Tout d’abord, il a servi à diaboliser les rebelles touaregs, les faisant passer pour les ennemis de la paix et de la réconciliation nationale. Si, en effet, dans un premier temps, les  raisons du délai qu’ils avaient demandé étaient fondées, parce que représentant des populations au nom desquelles ils ne pouvaient s’engager sans les consulter, leur rejet en l’état actuel du document n’a pas été du goût de tout le monde. Malgré leur hypocrisie et leur duplicité, certains fragments de la communauté internationale pouvaient difficilement comprendre que la CMA refuse de parapher ce qu’eux ont proposé et approuvé. Ici donc au Mali et aux yeux de l’extérieur, les mouvements armés de l’Azawad ont plus que jamais mérité l’appellation d’irrédentistes jusqu’au-boutistes, apatrides, potentiellement dangereux pour toute la sous-région.

Exercice litigieux inter-politicien

Les mêmes qualificatifs ont été attribués, malencontreusement, il est vrai, par des irresponsables politiques peu avisés, aveuglés par une soif pathologique de domination et un manque total de discernement à des responsables de l’opposition qui ont le courage de désapprouver publiquement le projet d’accord. Pour autant, le citoyen lambda a perçu cet échange de « bons » comme un exercice politicien dont ne se lassera jamais les animateurs de l’opposition et de la majorité.

Ensuite, le refus de la CMA de parapher le projet d’accord pour la paix et la réconciliation nationale a permis au gouvernement de lancer une grande campagne d’explication du document. Très souvent par procuration. Ainsi, des partis, mouvements et associations politiques, des groupes d’autodéfense –appelés péjorativement milices par quelques esprits pervers- sont montés au créneau pour commenter et défendre le document,  expliquer pourquoi le gouvernement a pris la lourde décision, contre vents de l’opposition politique et marées de la société civile de parapher un document qui lui a été imposé par une médiation désireuse de se débarrasser au plus vite de l’encombrant dossier malien. Par associations, mouvements et partis politiques, le gouvernement a donc joué sa partition pour rallier à sa cause les récalcitrants.

Mais les mouvements armés de l’Azawad ne sont toujours pas pressés de céder à la pression nationale de leurs frères du nord et internationale de leurs toujours alliés. Or, contrairement à ce qu’ils croient, le temps ne joue pas en leur faveur. Au contraire, ils risquent de perdre les nombreuses concessions que le gouvernement a consenties en leur faveur. Car même s’ils n’ont pas arraché aux négociateurs un statut spécial, politique et juridique pour les régions du nord, même si l’appellation Azawad n’a que valeur « historique et mémorielle », le projet d’accord pour la paix et la réconciliation nationale ne met pas les régions de Tombouctou, de Gao et de Kidal sur le même pied que les autres régions du pays.
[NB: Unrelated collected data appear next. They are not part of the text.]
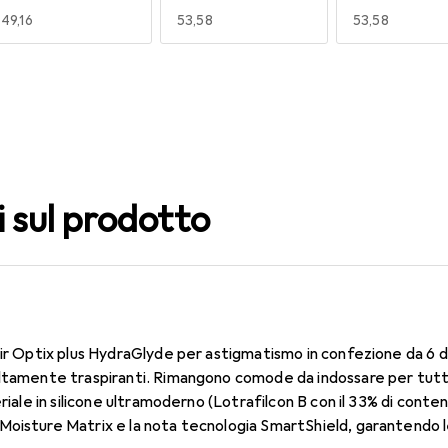
EUR
49,16
EUR
53,58
EUR
53,58
140
150
160
EUR
53,58
EUR
53,58
EUR
49,16
i sul prodotto
Air Optix plus HydraGlyde per astigmatismo in confezione da 6 
ltamente traspiranti. Rimangono comode da indossare per tutto 
eriale in silicone ultramoderno (Lotrafilcon B con il 33% di conte
oisture Matrix e la nota tecnologia SmartShield, garantendo le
Requiem pour la République

De fait, elles ont un statut spécial qui les différentie des autres et en fait des zones privilégiées. D’où le courroux dans certains cercles du reste du pays, qui décèlent une administration et un développement à double vitesse, d’une perte de laïcité. Selon eux, le projet d’accord sème les germes de la partition du pays. Et si le temps joue contre les mouvements rebelles et terroristes, il ne joue pas forcément en  faveur du gouvernement. Pour les mêmes raisons. Parce que l’administration Kéita a eu, grâce au refus de la CMA de parapher le projet d’accord, le temps de faire comprendre le document aux populations, celles-ci, sous l’éclairage de l’opposition ont également eu le temps de comprendre un document qui, s’il peut apporter la paix et la réconciliation à court terme, peut également être à la base de la division, du clivage, de la partition d’un pays.

Mais avant d’en arriver là, il est sûr et certains que les uns et les autres n’auront aucune envie de faire l’économie d’une guerre civile à l’issue prévisible. Le temps joue donc contre chacune des parties et il est temps que l’horloge sonne les douze coups d’un nouveau jour d’entente, de réalisme et de courage. A défaut, les médiateurs et observateurs internationaux devraient s’apprêter à sonner un requiem en la mémoire d’une grande nation tombée sur le champ de la bêtise humaine.